Padre Pio was also given the gift of reading the hearts of those who came to him for confession or spiritual guidance. As his reputation grew, people flocked to him for his guidance. He would often spend ten to twelve hours per day in the confessional. All of those who came to him became his spiritual children and he prayed for them and their families daily.
In 1940, Padre Pio convinced some doctors to come to San Giovanni Rotondo to open a hospital. Though World War II intervened, he never lost sight of that goal and, in 1956, the Home to Relieve Suffering began operations.
During that war, as the allied armies rolled through Italy, many GI’s made the pilgrimage to San Giovanni Rotondo to attend Mass with Padre Pio. They—and their families—became spiritual children of this holy man. Through these GI’s, the fame of Padre Pio spread to the western hemisphere and many from the US and Canada came to the monastery in the years following the war. One veteran, who had the privilege of dining with the monks both during the war and later, noted how little Padre Pio ate—a doctor once noted that the amount of food that he consumed was not enough to keep a one year old infant alive and well. In the meals that the veteran had with the monk, he said that after eating a few bites, Padre Pio would put the rest of the food on his visitor’s plate, fearing that he would not get enough to eat.
Something noted by all who came in contact with Padre Pio was his sense of humor. While he suffered constant pain from the stigmata and loss of blood, he was still capable of causing some of his fellow monks to double over with laughter with his droll comments.

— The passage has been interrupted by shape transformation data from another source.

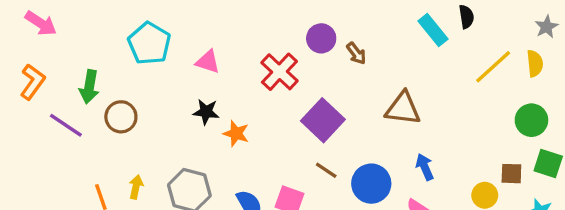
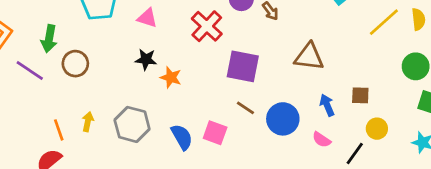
purple square: (323, 120) -> (243, 66), turned -32
brown square: (511, 174) -> (360, 95), moved

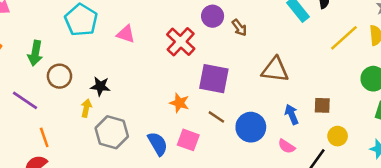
black star: (146, 59) -> (100, 86), moved
purple line: (30, 71) -> (25, 100), moved
orange star: (171, 77) -> (179, 103), moved
yellow arrow: (88, 122) -> (86, 108), moved

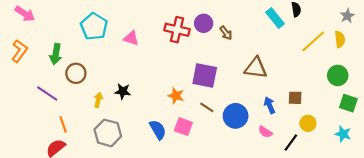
red cross: (181, 42) -> (177, 30), moved, turned -30
black star: (100, 86) -> (123, 91), moved
gray hexagon: (112, 132) -> (108, 133), moved

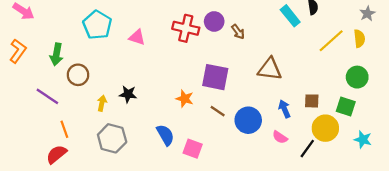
green square: (348, 103) -> (346, 107), moved
yellow circle: (308, 123) -> (325, 128), size x1.5
pink square: (183, 127) -> (193, 149), moved

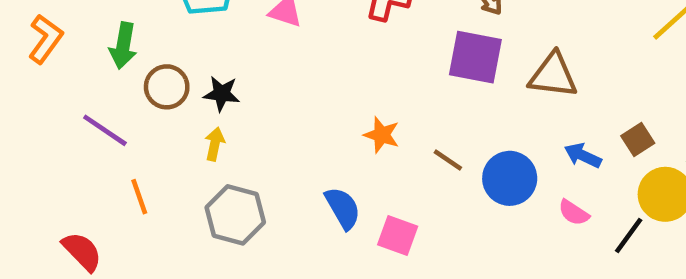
purple square: (215, 77) -> (475, 57), moved
black star: (128, 94) -> (222, 94), moved
brown square: (312, 101) -> (638, 139), turned -35
blue arrow: (285, 109) -> (583, 155), turned -42
red semicircle: (56, 154) -> (82, 252), moved, turned 85

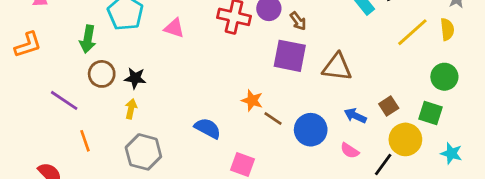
orange L-shape: (45, 39) -> (28, 45), turned 36
green arrow: (123, 46) -> (88, 39), moved
orange star: (382, 135) -> (252, 100), moved
blue semicircle: (343, 208) -> (208, 128), moved, turned -32

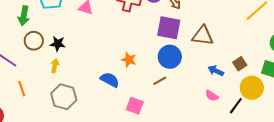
orange star: (252, 100) -> (129, 60), moved
brown line: (273, 119) -> (160, 81), moved, turned -64
blue circle: (311, 130) -> (170, 57), moved

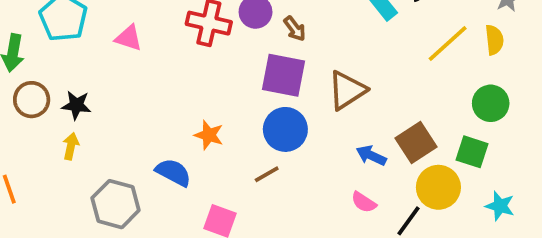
brown triangle: (203, 36) -> (347, 90), turned -40
brown square: (240, 64) -> (416, 142), size x1.5
gray hexagon: (64, 97) -> (116, 204), moved

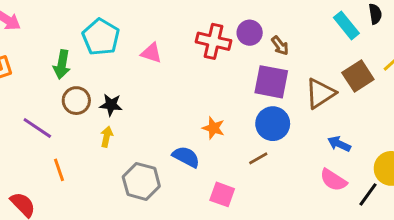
brown square: (416, 142) -> (358, 76), moved
pink semicircle: (364, 202) -> (333, 180), size x1.4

Shortly before his death on September 23, 1968—a date that he had predicted some years before—the stigmata on his body were healed and this saint died in peace. More than 100,000 people came to his funeral to pay their respects.
On June 16, 2002, more than a half-million people gathered in Rome as Pope John Paul II declared him, Saint Pio of Pietrelcina. His life is celebrated by a memorial on September 23. St. Pio is the patron of civil defense volunteers.
Padre Pio's message today: During his lifetime, this saint became the spiritual father to many thousands of people, not just those who came to him, but to their families and friends. He promised to wait outside the gates of heaven until all of his children had entered.